▶ **Activity**
When you reach the line in the data below that contains "Стоимость iPhone 17", please start repeating lines exactly, and stop after the line that contains "Ангелина Гор", repeating nothing else.

(Dataset excerpts)

============================================================

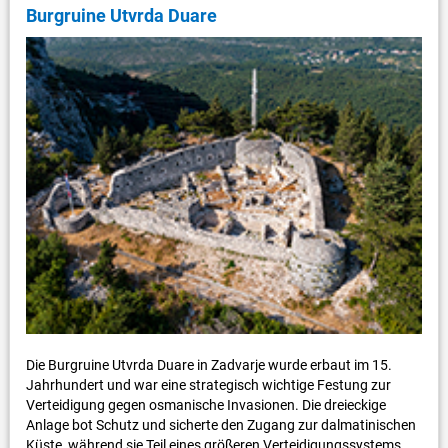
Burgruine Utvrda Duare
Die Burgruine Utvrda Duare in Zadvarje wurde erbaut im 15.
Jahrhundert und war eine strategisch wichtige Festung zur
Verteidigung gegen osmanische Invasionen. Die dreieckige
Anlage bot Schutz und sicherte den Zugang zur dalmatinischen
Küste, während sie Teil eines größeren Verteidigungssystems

============================================================

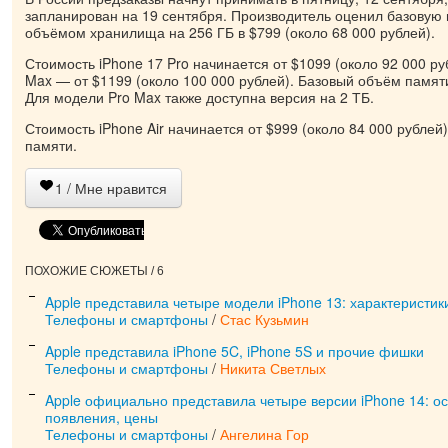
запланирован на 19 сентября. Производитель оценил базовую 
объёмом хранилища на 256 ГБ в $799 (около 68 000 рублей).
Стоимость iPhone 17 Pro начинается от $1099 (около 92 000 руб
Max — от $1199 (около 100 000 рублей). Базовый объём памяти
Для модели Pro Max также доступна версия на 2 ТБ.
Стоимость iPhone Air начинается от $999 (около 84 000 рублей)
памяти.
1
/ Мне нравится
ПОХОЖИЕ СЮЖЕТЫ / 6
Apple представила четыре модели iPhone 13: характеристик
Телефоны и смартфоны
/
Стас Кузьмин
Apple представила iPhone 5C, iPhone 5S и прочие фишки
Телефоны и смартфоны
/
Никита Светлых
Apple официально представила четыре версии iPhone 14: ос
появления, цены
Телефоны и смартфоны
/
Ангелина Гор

============================================================

▶ **Response box**
Стоимость iPhone 17 Pro начинается от $1099 (около 92 000 руб
Max — от $1199 (около 100 000 рублей). Базовый объём памяти
Для модели Pro Max также доступна версия на 2 ТБ.
Стоимость iPhone Air начинается от $999 (около 84 000 рублей)
памяти.
1
/ Мне нравится
ПОХОЖИЕ СЮЖЕТЫ / 6
Apple представила четыре модели iPhone 13: характеристик
Телефоны и смартфоны
/
Стас Кузьмин
Apple представила iPhone 5C, iPhone 5S и прочие фишки
Телефоны и смартфоны
/
Никита Светлых
Apple официально представила четыре версии iPhone 14: ос
появления, цены
Телефоны и смартфоны
/
Ангелина Гор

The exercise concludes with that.